● **TASK OBJECTIVE**: From the material below, retype exactly the lines that begin at the line with "the world mixed" and end after the line with "unprecedented growth. Key"; pictures stay out of the copy.

● **INFORMATION**:
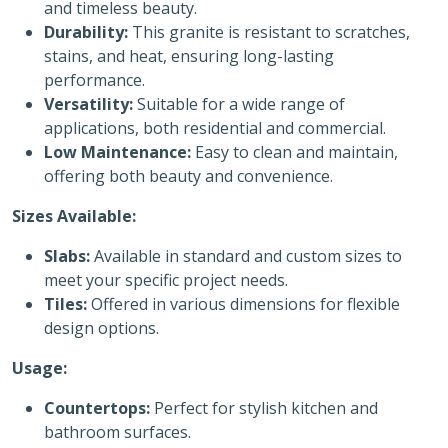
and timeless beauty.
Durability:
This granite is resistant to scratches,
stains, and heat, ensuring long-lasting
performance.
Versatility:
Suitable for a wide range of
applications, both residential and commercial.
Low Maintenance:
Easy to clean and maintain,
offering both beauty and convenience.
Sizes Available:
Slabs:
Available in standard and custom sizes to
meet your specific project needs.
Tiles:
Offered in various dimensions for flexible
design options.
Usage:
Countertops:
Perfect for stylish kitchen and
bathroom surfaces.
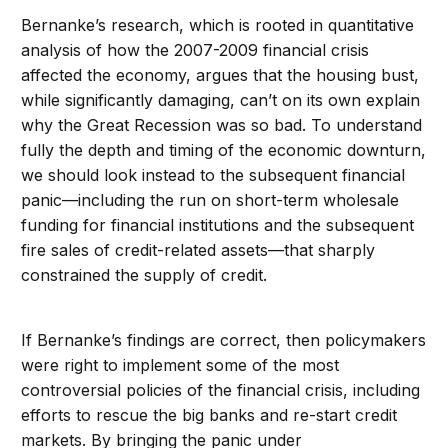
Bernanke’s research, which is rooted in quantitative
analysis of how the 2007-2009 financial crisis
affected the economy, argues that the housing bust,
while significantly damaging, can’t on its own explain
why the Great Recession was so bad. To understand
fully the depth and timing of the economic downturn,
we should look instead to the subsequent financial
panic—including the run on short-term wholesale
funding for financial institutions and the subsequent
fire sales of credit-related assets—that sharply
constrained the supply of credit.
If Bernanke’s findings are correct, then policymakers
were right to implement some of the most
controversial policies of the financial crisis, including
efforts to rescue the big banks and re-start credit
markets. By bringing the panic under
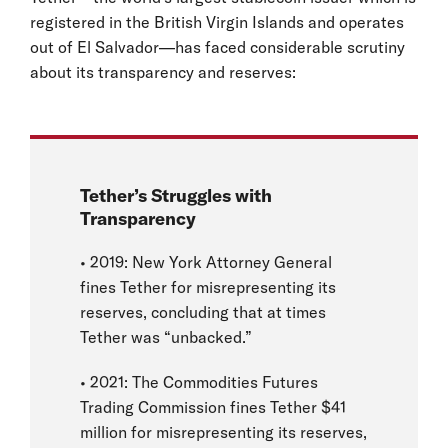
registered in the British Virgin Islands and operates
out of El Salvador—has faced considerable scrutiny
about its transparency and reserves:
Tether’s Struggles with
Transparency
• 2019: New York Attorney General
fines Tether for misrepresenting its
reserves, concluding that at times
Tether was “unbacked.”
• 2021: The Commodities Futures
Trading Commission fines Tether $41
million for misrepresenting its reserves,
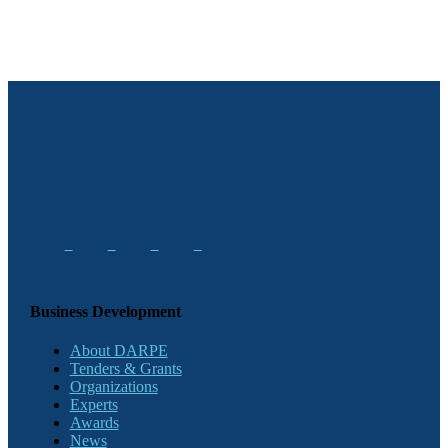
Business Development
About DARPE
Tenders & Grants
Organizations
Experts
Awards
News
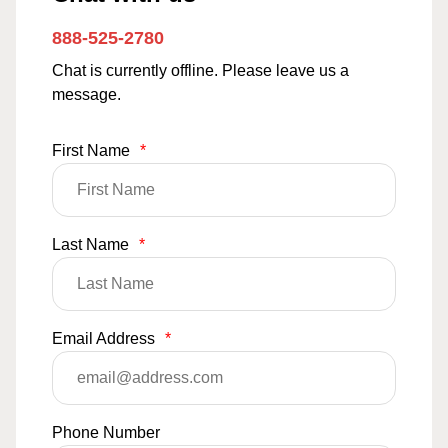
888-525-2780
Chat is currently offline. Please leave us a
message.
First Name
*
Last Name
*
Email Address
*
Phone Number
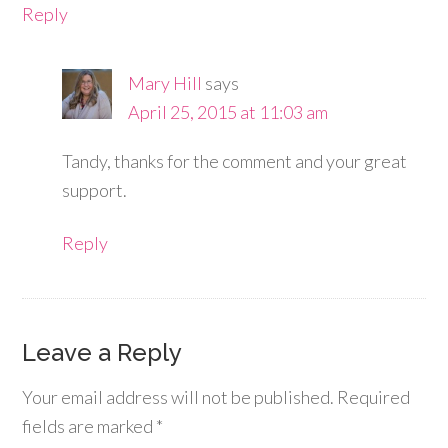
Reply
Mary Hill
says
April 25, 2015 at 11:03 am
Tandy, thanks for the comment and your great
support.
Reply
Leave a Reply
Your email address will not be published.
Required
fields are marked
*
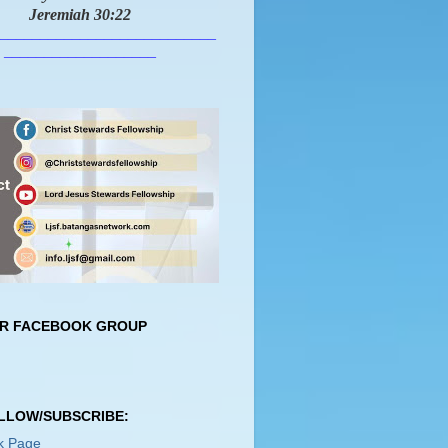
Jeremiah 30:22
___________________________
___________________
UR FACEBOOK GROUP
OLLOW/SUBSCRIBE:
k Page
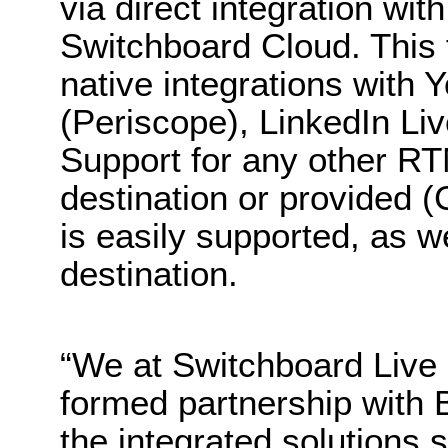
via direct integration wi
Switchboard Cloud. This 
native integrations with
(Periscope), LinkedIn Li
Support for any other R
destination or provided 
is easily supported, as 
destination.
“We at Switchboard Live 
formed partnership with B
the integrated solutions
---
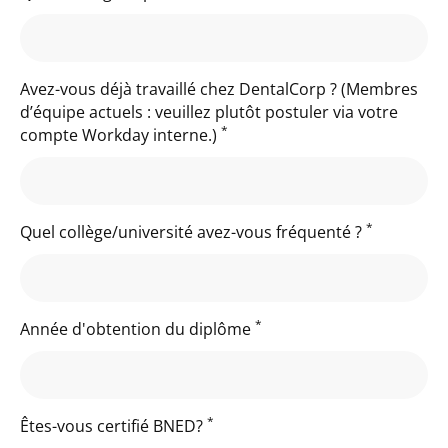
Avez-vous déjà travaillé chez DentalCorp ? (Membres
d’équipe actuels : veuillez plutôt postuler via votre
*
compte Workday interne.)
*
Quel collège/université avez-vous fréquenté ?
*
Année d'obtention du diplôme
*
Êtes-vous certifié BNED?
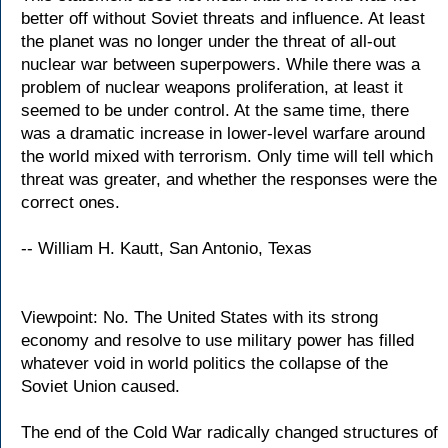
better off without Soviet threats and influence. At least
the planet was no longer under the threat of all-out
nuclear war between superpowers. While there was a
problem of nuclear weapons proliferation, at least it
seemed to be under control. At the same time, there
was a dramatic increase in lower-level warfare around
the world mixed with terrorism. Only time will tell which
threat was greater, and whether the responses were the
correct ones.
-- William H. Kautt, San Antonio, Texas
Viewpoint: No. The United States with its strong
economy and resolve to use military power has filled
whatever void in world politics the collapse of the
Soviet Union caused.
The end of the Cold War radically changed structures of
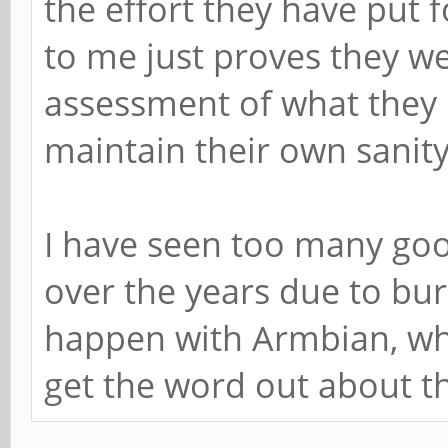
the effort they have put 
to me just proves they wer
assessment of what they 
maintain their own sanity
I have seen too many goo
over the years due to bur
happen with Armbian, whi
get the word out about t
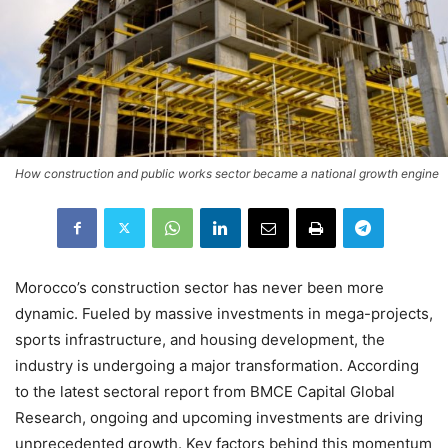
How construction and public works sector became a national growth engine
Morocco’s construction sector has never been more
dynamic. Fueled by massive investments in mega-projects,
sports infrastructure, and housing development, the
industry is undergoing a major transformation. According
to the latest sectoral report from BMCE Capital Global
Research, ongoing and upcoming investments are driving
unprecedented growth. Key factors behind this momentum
--
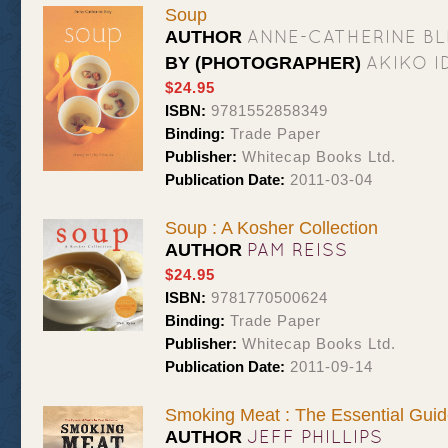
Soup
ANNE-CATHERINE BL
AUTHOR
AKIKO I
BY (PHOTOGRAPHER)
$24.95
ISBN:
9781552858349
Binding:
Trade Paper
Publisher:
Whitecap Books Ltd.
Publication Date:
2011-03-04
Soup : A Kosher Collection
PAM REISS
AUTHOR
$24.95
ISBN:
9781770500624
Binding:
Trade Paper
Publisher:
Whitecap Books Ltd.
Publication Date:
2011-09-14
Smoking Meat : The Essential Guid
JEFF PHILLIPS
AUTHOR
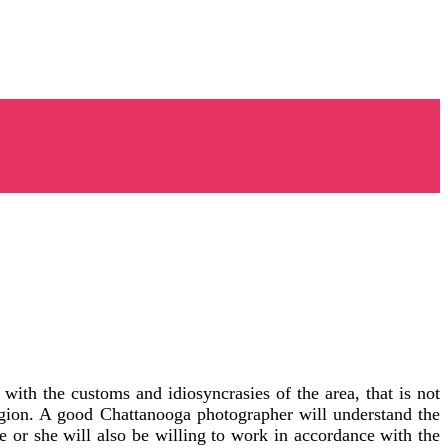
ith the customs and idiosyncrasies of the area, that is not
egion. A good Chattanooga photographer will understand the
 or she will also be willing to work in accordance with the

● **SOLUTION TO THIS TASK**:
the world mixed with terrorism. Only time will tell which
threat was greater, and whether the responses were the
correct ones.
-- William H. Kautt, San Antonio, Texas
Viewpoint: No. The United States with its strong
economy and resolve to use military power has filled
whatever void in world politics the collapse of the
Soviet Union caused.
The end of the Cold War radically changed structures of
the effort they have put 
to me just proves they wer
assessment of what they 
maintain their own sanity
I have seen too many goo
over the years due to bur
happen with Armbian, whi
get the word out about t
How construction and public works sector became a national growth engine
Morocco’s construction sector has never been more
dynamic. Fueled by massive investments in mega-projects,
sports infrastructure, and housing development, the
industry is undergoing a major transformation. According
to the latest sectoral report from BMCE Capital Global
Research, ongoing and upcoming investments are driving
unprecedented growth. Key factors behind this momentum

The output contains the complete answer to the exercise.